• TASK DETAILS
Nothing but the lines from the one that contains "https://www.wlasaty.at (84, 119)" to the end of the records should be printed, both ends included, exactly as given.

[Records from a collection]
▬▬▬
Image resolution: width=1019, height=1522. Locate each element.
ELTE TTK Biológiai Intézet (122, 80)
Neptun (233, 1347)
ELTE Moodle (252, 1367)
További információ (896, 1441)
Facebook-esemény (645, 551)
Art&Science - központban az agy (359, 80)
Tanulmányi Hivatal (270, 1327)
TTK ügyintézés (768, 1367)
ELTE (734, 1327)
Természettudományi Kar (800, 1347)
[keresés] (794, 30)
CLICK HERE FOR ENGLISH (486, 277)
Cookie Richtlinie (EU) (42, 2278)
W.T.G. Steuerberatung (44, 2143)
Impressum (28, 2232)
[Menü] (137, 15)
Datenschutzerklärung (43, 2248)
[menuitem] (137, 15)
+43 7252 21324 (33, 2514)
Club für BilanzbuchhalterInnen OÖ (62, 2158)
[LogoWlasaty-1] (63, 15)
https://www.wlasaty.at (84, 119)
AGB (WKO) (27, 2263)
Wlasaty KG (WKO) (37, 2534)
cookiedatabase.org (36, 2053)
▬▬▬
• EXERCISE OUTPUT
https://www.wlasaty.at (84, 119)
AGB (WKO) (27, 2263)
Wlasaty KG (WKO) (37, 2534)
cookiedatabase.org (36, 2053)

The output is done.